El resfriado terminó por convertirse en algo más. Ahora estoy en el hospital en la sala de urgencias, tosiendo tanto como si quisiera escupir los pulmones, si eso fuera posible. Me duele la espalda y la fiebre no ha bajado en dos días.
Y cuando al fin es mi turno para entrar siento que todo se vuelve n***o.

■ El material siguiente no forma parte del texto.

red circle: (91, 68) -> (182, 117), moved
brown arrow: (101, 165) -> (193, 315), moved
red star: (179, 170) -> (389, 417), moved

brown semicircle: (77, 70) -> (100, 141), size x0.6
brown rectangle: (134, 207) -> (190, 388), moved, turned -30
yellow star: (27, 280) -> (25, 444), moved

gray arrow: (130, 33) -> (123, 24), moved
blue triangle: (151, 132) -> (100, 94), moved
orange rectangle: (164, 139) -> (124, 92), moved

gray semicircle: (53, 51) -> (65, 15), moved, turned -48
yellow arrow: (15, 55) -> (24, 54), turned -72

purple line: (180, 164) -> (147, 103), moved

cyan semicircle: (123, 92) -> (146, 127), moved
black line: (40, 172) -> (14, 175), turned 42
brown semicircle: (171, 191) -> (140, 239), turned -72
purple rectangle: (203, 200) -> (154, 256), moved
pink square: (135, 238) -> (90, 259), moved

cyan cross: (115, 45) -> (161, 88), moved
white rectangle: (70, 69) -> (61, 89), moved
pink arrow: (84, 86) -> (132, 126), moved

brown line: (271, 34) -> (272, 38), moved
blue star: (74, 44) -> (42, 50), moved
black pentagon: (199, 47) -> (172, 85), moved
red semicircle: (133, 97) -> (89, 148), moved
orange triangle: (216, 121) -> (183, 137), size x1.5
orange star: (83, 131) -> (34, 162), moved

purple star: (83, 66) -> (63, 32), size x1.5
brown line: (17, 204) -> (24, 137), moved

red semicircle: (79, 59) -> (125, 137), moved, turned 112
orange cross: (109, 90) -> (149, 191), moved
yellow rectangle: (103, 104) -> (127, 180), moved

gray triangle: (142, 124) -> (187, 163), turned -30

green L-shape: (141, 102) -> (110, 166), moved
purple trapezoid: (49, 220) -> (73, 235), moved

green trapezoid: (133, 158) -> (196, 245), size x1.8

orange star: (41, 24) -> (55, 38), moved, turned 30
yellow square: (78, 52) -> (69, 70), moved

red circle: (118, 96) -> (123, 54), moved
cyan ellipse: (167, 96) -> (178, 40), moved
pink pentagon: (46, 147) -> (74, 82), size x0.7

Cuando despierto estoy en una habitación extraña, con oxígeno, suero y conectada a una maquinita que está midiendo mis signos vitales. No sé qué ha pasado. Odio realmente perder el conocimiento.
No veo a mi madre ni a mi hermana por ningún lado. Estoy sola. O no tanto. Las cortinas a mis lados me indican que hay otros pacientes. Escucho a alguien toser del lado derecho. Me duele todo, es de noche y la habitación solo es alumbrada por las luces de la calle que se reflejan en el techo. De ahí, en fuera, todo es silencio. Estoy tan cansada que cierro mis ojos de nueva cuenta y me quedo dormida.
Una enfermera mueve mi brazo y me doy cuenta de que va a sacarme sangre.
—No te preocupes, es para checar tu carga viral y para que los doctores verifiquen la severidad de tu neumonía. Por favor no te muevas. Asiento.
Antes de que ella salga le indico con la mano que quiere ir al baño. Me siento una inútil y, además, atada a la cama con todas esas conexiones a mi cuerpo. Ella me ayuda con el cómodo. La vergüenza se me pasa cuando comienzo a orinar. Realmente se lo agradezco.
En cuanto se va, la cortina a mi lado derecho comienza a moverse, es un hombre que ha movido la cortina para mirarme. Lleva el oxígeno, pero sin mascarilla.
—Tuberculosis no tienes, hepatitis tampoco, entonces… ¿Sida?
Lo miro con los ojos bien abiertos.
—Estás en el hospital de infectología.
Levanto una de mis cejas en un signo de pregunta, esperando que me comprenda.
—Sida.
Asiento en comprensión.
El hombre cierra las cortinas. Y creo que al parecer ha dado por concluida nuestra conversación, casi unilateral.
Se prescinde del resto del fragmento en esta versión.